Line 4 begins a for loop to cycle through each cell object. We append each cell value to our nested list in line 5. Once the row has been fully iterated we append it to the parent list.

myRange now contains a nested list of the values in the range A1:C3.

>>> myRange
[['First', 'Second', 'Third'],
['Fourth', 'Fifth', 'Sixth'],
['Seventh', 'Eight', 'Ninth']]

If we need to rotate the data we could use the iter_cols method instead.

>>> myRange_columns
[['First', 'Fourth', 'Seventh'],
['Second', 'Fifth', 'Eight'],
['Third', 'Sixth', 'Ninth']]

Arguments optional

Neither method requires arguments. The default min value is 1. If no min is provided, the method begins looking for cell objects at A1. And neither method requires a max keyword. If no max is provided, the method continues sucking up cell objects until it reaches an empty cell. In the code sample above we can remove the arguments to iter_rows and would still receive the same results. Only use the max and min arguments if you must specifically exclude cells adjacent to your target range.

Reading ranges with A1 notation

If A1 notation makes sense for your application, keep in mind that iter_rows and iter_cols underpin the A1 notation system as well. Whether your call to ws[“range”] returns a column or row depends on the kind of range you call.

Range Type Example Method Return Type
Entire Column A:A iter_cols
Entire Row 1:1 iter_rows
Bounded Row A1:C3 iter_rows
Bounded Column A1:A3 iter_cols

Always remember that both methods return tuples.
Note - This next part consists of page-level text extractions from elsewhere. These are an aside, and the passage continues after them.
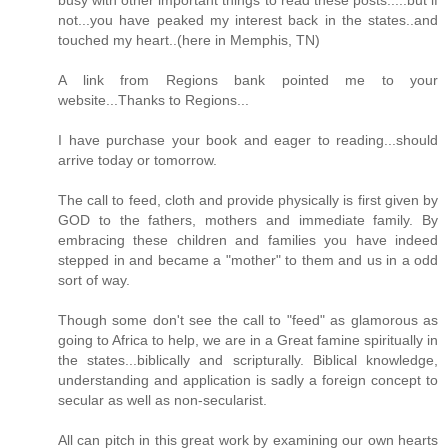
not...you have peaked my interest back in the states..and
touched my heart..(here in Memphis, TN)
A link from Regions bank pointed me to your
website...Thanks to Regions...
I have purchase your book and eager to reading...should
arrive today or tomorrow.
The call to feed, cloth and provide physically is first given by
GOD to the fathers, mothers and immediate family. By
embracing these children and families you have indeed
stepped in and became a "mother" to them and us in a odd
sort of way.
Though some don't see the call to "feed" as glamorous as
going to Africa to help, we are in a Great famine spiritually in
the states...biblically and scripturally. Biblical knowledge,
understanding and application is sadly a foreign concept to
secular as well as non-secularist.
All can pitch in this great work by examining our own hearts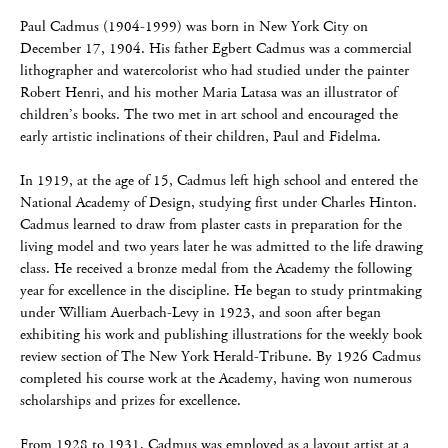
Paul Cadmus (1904-1999) was born in New York City on
December 17, 1904. His father Egbert Cadmus was a commercial
lithographer and watercolorist who had studied under the painter
Robert Henri, and his mother Maria Latasa was an illustrator of
children’s books. The two met in art school and encouraged the
early artistic inclinations of their children, Paul and Fidelma.
In 1919, at the age of 15, Cadmus left high school and entered the
National Academy of Design, studying first under Charles Hinton.
Cadmus learned to draw from plaster casts in preparation for the
living model and two years later he was admitted to the life drawing
class. He received a bronze medal from the Academy the following
year for excellence in the discipline. He began to study printmaking
under William Auerbach-Levy in 1923, and soon after began
exhibiting his work and publishing illustrations for the weekly book
review section of The New York Herald-Tribune. By 1926 Cadmus
completed his course work at the Academy, having won numerous
scholarships and prizes for excellence.
From 1928 to 1931, Cadmus was employed as a layout artist at a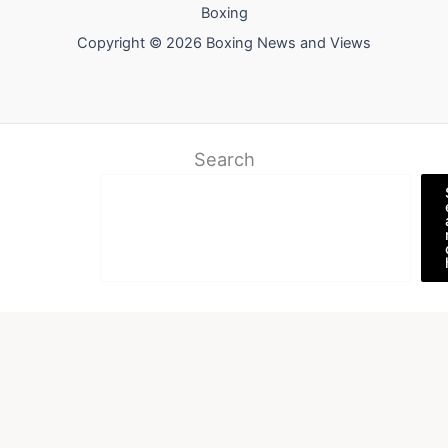
Boxing
Copyright © 2026 Boxing News and Views
Search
And if there are multiple rows or columns selected, the tuple will be nested.

Writing data with iter_rows

Let’s say we need to write our nested list back to example.xlsx after having converted each value from ordinal number format to the informal format. My list now looks like this:

[['1st', '2nd', '3rd'],
['4th', '5th', '6th'],
['7th', '8th', '9th']]

To write this back to the my Excel file in place, I’ll use the following.
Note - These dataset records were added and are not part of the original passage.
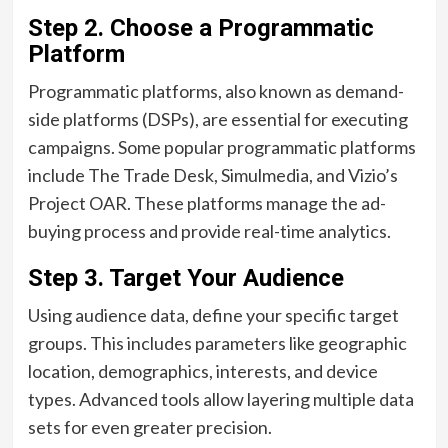
Step 2.
Choose a Programmatic
Platform
Programmatic platforms, also known as demand-
side platforms (DSPs), are essential for executing
campaigns. Some popular programmatic platforms
include The Trade Desk, Simulmedia, and Vizio’s
Project OAR. These platforms manage the ad-
buying process and provide real-time analytics.
Step 3.
Target Your Audience
Using audience data, define your specific target
groups. This includes parameters like geographic
location, demographics, interests, and device
types. Advanced tools allow layering multiple data
sets for even greater precision.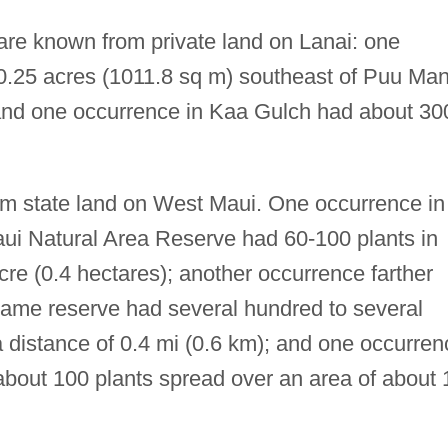
 are known from private land on Lanai: one
 0.25 acres (1011.8 sq m) southeast of Puu Ma
 and one occurrence in Kaa Gulch had about 30
om state land on West Maui. One occurrence in
aui Natural Area Reserve had 60-100 plants in
cre (0.4 hectares); another occurrence farther
 same reserve had several hundred to several
 distance of 0.4 mi (0.6 km); and one occurren
bout 100 plants spread over an area of about 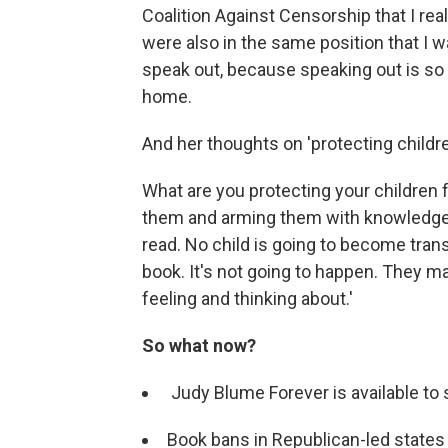
Coalition Against Censorship that I rea
were also in the same position that I 
speak out, because speaking out is so 
home.
And her thoughts on 'protecting childre
What are you protecting your children
them and arming them with knowledge,
read. No child is going to become tran
book. It's not going to happen. They may
feeling and thinking about.'
So what now?
Judy Blume Forever is available t
Book bans in Republican-led states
myRange = [['1st', '2nd', '3rd'],
          ['4th', '5th', '6th'],
          ['7th', '8th', '9th']]

targetRange = ws.iter_rows()

for tRange, mRange in zip(targetRange, myRange):
    for cell, val in zip(tRange, mRange):
        cell.value = val'example_update.xlsx')

In lines 1 - 3 I declare my nested list of values to be written. In a real application, this would probably be generated programmatically elsewhere.
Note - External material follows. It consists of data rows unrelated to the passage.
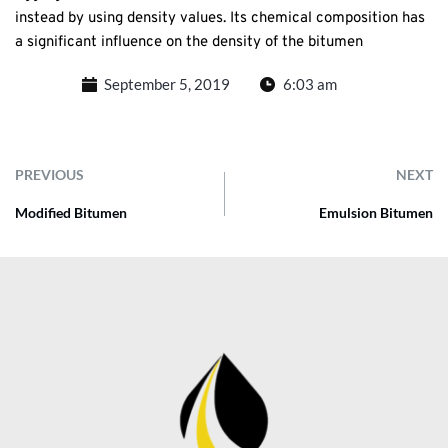
instead by using density values. Its chemical composition has
a significant influence on the density of the bitumen
September 5, 2019
6:03 am
PREVIOUS
NEXT
Modified Bitumen
Emulsion Bitumen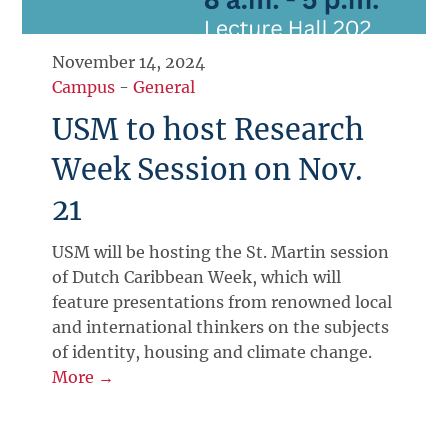
November 14, 2024
Campus
-
General
USM to host Research
Week Session on Nov.
21
USM will be hosting the St. Martin session
of Dutch Caribbean Week, which will
feature presentations from renowned local
and international thinkers on the subjects
of identity, housing and climate change.
More →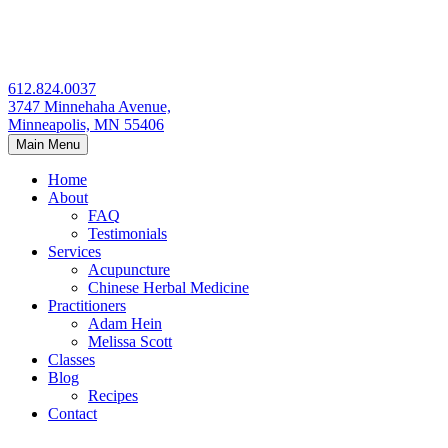
Skip
to
content
612.824.0037
3747 Minnehaha Avenue,
Minneapolis, MN 55406
Main Menu
Home
About
FAQ
Testimonials
Services
Acupuncture
Chinese Herbal Medicine
Practitioners
Adam Hein
Melissa Scott
Classes
Blog
Recipes
Contact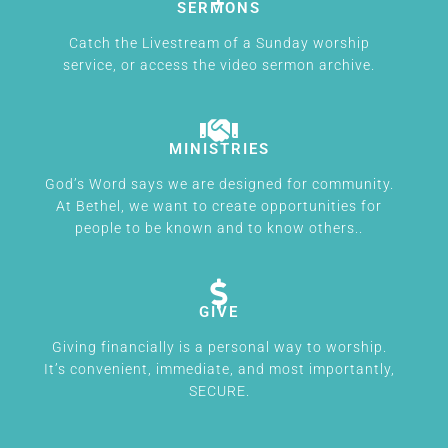
SERMONS
Catch the Livestream of a Sunday worship
service, or access the video sermon archive.
MINISTRIES
God’s Word says we are designed for community.
At Bethel, we want to create opportunities for
people to be known and to know others..
GIVE
Giving financially is a personal way to worship.
It’s convenient, immediate, and most importantly,
SECURE.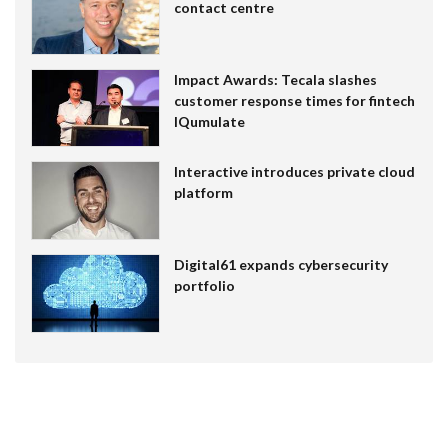
contact centre
Impact Awards: Tecala slashes
customer response times for fintech
IQumulate
Interactive introduces private cloud
platform
Digital61 expands cybersecurity
portfolio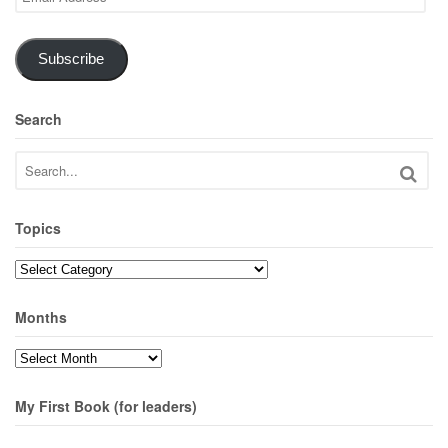
Address
Subscribe
Search
Topics
Topics
Months
Months
My First Book (for leaders)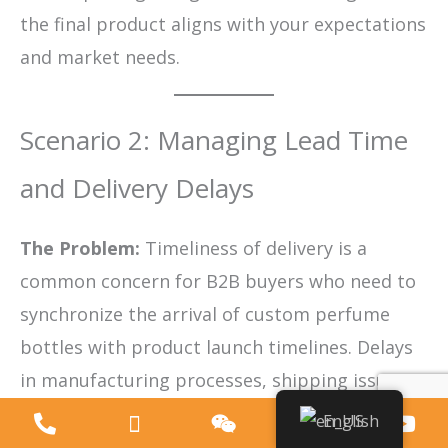
the final product aligns with your expectations
and market needs.
Scenario 2: Managing Lead Time
and Delivery Delays
The Problem:
Timeliness of delivery is a
common concern for B2B buyers who need to
synchronize the arrival of custom perfume
bottles with product launch timelines. Delays
in manufacturing processes, shipping issues,
or inefficient communication can cause
English
significant disruptions, leading to missed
In line 5 I set targetRange equal to a nested tuple of cell objects from my worksheet. As before, I don’t need arguments for iter_rows because I do not need to exclude any cells from my file write.

Line 7 says “Set my nested list and nested tuple beside each other (zip). Call the target range tRange and the source range mRange.”1

Line 8 says “One by one, take a cell object from the target range and set its contents equal to the value of the adjacent value in mRange (zip again).”

In line 11 I save my workbook as a new file called example_update.xlsx.

This approach is a lot different than how VBA or libraries like xlwings treat ranges. Those tools allow you to references cells with (1,1) notation. openpyxl doesn’t let you do this directly. A call to iter_rows returns a generator that makes tuples, instead of a tuple directly. As a result, you can’t slice it with square brackets unless you do some extra hacking. I’ve experimented witha few models but have yet to find one that works as efficiently with as few lines of code.

Despite the added mental gymnastics needed to grok how iter_rows works, it is a superior function. It economizes on memory use and it’s blazing fast. I wrote a process in xlwings a few weeks ago that transforms data from one format to another. When I rewrote it in openpyxl the script run time decreased by 2500%.

  1. “When I learned this process I found it best to translate these nested for loops into plain English. So I’ll do that here.”